RECORDS FOR THIS TASK
= = =

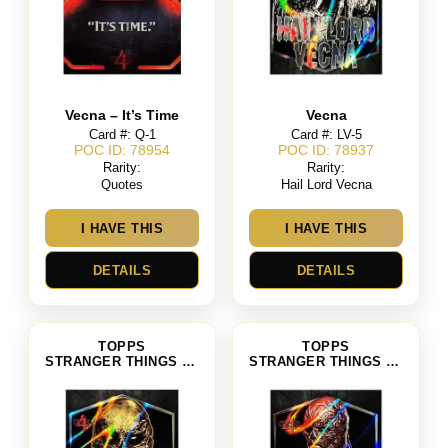
Vecna – It’s Time
Vecna
Card #: Q-1
Card #: LV-5
POC ID: 78954
POC ID: 78937
Rarity:
Rarity:
Quotes
Hail Lord Vecna
I HAVE THIS
I HAVE THIS
DETAILS
DETAILS
TOPPS
TOPPS
STRANGER THINGS SEASON 4
STRANGER THINGS SEASON 4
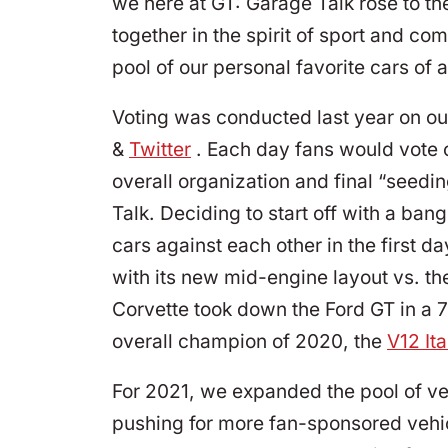
we here at GT: Garage Talk rose to t
together in the spirit of sport and c
pool of our personal favorite cars of 
Voting was conducted last year on ou
&
Twitter
. Each day fans would vote 
overall organization and final “seedi
Talk. Deciding to start off with a b
cars against each other in the first d
with its new mid-engine layout vs. the
Corvette took down the Ford GT in a 7
overall champion of 2020, the
V12 Ita
For 2021, we expanded the pool of ve
pushing for more fan-sponsored vehic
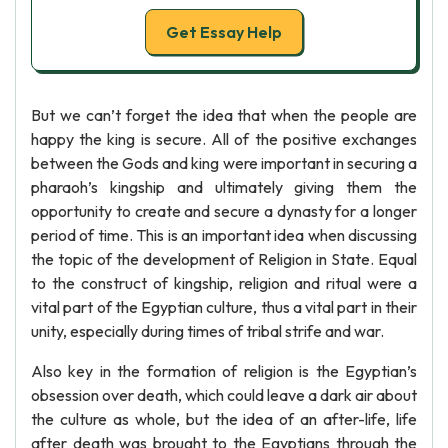
Get Essay Help
But we can’t forget the idea that when the people are
happy the king is secure. All of the positive exchanges
between the Gods and king were important in securing a
pharaoh’s kingship and ultimately giving them the
opportunity to create and secure a dynasty for a longer
period of time. This is an important idea when discussing
the topic of the development of Religion in State. Equal
to the construct of kingship, religion and ritual were a
vital part of the Egyptian culture, thus a vital part in their
unity, especially during times of tribal strife and war.
Also key in the formation of religion is the Egyptian’s
obsession over death, which could leave a dark air about
the culture as whole, but the idea of an after-life, life
after death was brought to the Egyptians through the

= = =

WHAT TO DO
Put down exactly the lines of the data above that run from its first line through the line bearing "pool of our personal favorite cars of", and no pictures.

RESPONSE FOR THIS EXERCISE
Vecna – It’s Time
Vecna
Card #: Q-1
Card #: LV-5
POC ID: 78954
POC ID: 78937
Rarity:
Rarity:
Quotes
Hail Lord Vecna
I HAVE THIS
I HAVE THIS
DETAILS
DETAILS
TOPPS
TOPPS
STRANGER THINGS SEASON 4
STRANGER THINGS SEASON 4
we here at GT: Garage Talk rose to t
together in the spirit of sport and c
pool of our personal favorite cars of 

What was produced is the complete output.